FusionSeg: Learning to combine motion and appearance for fully automatic segmention of generic objects in videos

Published 19 Jan 2017 in cs.CV | (1701.05384v2)

Abstract: We propose an end-to-end learning framework for segmenting generic objects in videos. Our method learns to combine appearance and motion information to produce pixel level segmentation masks for all prominent objects in videos. We formulate this task as a structured prediction problem and design a two-stream fully convolutional neural network which fuses together motion and appearance in a unified framework. Since large-scale video datasets with pixel level segmentations are problematic, we show how to bootstrap weakly annotated videos together with existing image recognition datasets for training.

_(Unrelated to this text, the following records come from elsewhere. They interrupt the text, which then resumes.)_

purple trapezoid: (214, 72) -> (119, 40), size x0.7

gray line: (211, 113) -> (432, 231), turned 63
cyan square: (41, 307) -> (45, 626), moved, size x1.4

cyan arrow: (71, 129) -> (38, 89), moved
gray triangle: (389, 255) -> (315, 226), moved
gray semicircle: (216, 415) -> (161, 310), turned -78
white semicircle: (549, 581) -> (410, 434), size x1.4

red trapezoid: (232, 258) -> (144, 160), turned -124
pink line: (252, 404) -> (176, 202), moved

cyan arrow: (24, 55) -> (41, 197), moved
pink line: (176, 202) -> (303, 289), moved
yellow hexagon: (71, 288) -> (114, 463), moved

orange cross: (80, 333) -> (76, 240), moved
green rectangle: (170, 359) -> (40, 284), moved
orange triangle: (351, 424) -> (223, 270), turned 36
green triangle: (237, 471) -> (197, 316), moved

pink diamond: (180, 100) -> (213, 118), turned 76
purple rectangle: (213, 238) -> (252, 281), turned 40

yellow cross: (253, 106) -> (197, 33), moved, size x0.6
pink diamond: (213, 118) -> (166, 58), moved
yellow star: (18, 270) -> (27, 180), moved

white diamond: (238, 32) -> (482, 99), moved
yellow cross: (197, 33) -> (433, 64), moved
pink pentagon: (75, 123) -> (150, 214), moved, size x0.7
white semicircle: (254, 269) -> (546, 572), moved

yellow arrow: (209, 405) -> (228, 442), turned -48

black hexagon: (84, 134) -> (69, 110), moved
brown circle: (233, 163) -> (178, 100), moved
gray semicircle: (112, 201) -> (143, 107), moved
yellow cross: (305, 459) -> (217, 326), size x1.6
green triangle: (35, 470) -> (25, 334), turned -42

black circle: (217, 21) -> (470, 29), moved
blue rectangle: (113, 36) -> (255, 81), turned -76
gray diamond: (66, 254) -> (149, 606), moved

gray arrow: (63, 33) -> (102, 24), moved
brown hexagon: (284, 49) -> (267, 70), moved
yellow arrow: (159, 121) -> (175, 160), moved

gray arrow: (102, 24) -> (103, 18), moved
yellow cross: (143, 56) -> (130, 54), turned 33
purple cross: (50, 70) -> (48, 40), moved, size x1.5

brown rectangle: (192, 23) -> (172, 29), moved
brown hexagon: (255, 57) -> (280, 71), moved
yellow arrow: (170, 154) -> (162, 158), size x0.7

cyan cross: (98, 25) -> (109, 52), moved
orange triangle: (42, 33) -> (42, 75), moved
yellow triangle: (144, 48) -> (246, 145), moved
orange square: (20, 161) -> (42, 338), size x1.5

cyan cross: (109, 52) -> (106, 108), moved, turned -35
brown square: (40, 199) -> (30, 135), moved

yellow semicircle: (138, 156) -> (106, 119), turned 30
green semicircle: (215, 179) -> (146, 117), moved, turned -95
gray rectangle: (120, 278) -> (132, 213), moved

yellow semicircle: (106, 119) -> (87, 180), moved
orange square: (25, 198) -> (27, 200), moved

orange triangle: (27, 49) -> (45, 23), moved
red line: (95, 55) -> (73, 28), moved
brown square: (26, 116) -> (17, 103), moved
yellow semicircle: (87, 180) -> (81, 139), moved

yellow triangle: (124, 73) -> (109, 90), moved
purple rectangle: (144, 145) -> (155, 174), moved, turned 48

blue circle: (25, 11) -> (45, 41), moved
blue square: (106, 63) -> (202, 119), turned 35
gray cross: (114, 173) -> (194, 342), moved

Through experiments on three challenging video segmentation benchmarks, our method substantially improves the state-of-the-art for segmenting generic (unseen) objects. Code and pre-trained models are available on the project website.

Abstract PDF Upgrade to Chat

Authors (3)

Citations (371)

View on Semantic Scholar

Summary

The paper introduces a two-stream network that combines RGB and optical flow data for fully automatic segmentation of video objects.
It leverages bootstrapped training with pseudo-labels from existing datasets to overcome limited pixel-level supervision.
Evaluations on DAVIS, YouTube-Objects, and Segtrack-v2 show that its fusion strategy significantly outperforms state-of-the-art methods.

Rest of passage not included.